PlatformYES oddsNO oddsFeeKYCSettlement
Who Will Win Pick
polygram.ink
0% 100% 0% (USDC on-chain) No-KYC up to $1,500 USDC, auto via UMA oracle Open on Who Will Win →
Polymarket
polymarket.com
0% 100% 0% Geo-blocked in US/UK/EU USDC, on-chain Open on Who Will Win →
Kalshi
kalshi.com
Up to 7% per trade US-only, KYC required USD Open on Who Will Win →
Betfair Exchange
betfair.com
2-5% commission Full KYC from first trade GBP / EUR Open on Who Will Win →
Manifold Markets
manifold.markets
Play-money (mana) None — play-money Mana (no cash-out) Open on Who Will Win →

Live odds for Polymarket-based markets come from the Polygon order book. Non-Polymarket venues show attributes only; clicking any row opens the market on Who Will Win.

Active sub-markets

Market context

Brandon Nakashima against Francisco Cerúndolo at the HSBC Championships is being priced by the market at **0% YES** for Nakashima, which is an extreme outlier relative to the tennis pricing implied by recent previews and head-to-head data. The consensus in public previews has leaned towards Nakashima as the grass-court favourite, with one betting preview listing him around -175 and calling for a straight-sets win, while another framed him as the fresher player and also tipped him to win in two sets.[3][4] On that basis, the crowd number looks detached from the underlying matchup and may be reflecting a mispriced or stale market rather than a true view that Cerúndolo is certain to advance.
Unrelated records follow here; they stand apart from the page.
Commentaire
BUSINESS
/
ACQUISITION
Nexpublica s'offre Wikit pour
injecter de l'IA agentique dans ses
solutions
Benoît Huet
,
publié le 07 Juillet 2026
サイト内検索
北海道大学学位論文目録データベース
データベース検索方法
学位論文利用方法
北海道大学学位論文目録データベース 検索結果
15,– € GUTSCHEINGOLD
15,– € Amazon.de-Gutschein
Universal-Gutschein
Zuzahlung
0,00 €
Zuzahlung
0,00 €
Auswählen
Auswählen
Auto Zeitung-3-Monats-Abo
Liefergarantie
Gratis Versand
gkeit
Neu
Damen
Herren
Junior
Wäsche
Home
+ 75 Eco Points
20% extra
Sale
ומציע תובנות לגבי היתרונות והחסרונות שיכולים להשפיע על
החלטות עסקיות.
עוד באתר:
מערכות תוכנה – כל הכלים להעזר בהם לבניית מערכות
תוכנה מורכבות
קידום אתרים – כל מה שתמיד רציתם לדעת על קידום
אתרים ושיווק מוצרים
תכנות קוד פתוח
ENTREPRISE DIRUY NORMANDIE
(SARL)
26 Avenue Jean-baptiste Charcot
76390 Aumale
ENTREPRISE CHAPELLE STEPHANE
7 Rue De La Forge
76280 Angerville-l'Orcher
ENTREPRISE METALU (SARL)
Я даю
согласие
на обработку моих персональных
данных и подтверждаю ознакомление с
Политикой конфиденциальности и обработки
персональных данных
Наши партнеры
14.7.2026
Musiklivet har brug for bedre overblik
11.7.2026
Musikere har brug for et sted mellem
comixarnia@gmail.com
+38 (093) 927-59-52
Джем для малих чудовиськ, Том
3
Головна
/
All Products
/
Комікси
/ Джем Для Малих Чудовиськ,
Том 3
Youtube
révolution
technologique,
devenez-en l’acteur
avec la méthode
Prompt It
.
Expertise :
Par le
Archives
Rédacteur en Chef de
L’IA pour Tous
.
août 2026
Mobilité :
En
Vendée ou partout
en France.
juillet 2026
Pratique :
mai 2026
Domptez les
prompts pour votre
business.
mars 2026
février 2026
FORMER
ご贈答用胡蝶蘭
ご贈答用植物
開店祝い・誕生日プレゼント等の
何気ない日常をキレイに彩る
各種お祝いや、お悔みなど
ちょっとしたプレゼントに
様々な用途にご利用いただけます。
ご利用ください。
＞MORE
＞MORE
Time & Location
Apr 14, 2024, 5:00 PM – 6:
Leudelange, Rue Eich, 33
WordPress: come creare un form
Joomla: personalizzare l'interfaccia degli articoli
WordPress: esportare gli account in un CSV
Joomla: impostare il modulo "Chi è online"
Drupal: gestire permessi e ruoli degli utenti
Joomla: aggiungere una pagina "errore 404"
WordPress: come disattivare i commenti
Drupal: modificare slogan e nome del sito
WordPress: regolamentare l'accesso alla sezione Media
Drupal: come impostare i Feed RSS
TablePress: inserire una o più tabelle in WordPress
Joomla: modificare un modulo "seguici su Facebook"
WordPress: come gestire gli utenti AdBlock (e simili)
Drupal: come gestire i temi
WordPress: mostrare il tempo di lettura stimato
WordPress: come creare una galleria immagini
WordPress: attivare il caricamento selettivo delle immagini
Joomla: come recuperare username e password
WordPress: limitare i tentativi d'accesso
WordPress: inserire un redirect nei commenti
Historically, this is a useful spot to separate raw market price from match context. The head-to-head record is not one-sided enough to justify a near-zero quote: sources variously report Nakashima leading 3-1, 2-1, or the pair being 0-0/1-0 depending on how the database is compiled, but all of them indicate a very limited sample rather than a settled rivalry.[1][2][7] The more relevant handicapper’s angle is surface: grass generally narrows the gap between styles, and both match previews noted that they had not previously met on grass.[7][9] That makes a clean favourite/underdog read more fragile than the crowd-implied probability suggests, and it leaves room for value on the side that has been treated as the market leader in published previews.[3][4]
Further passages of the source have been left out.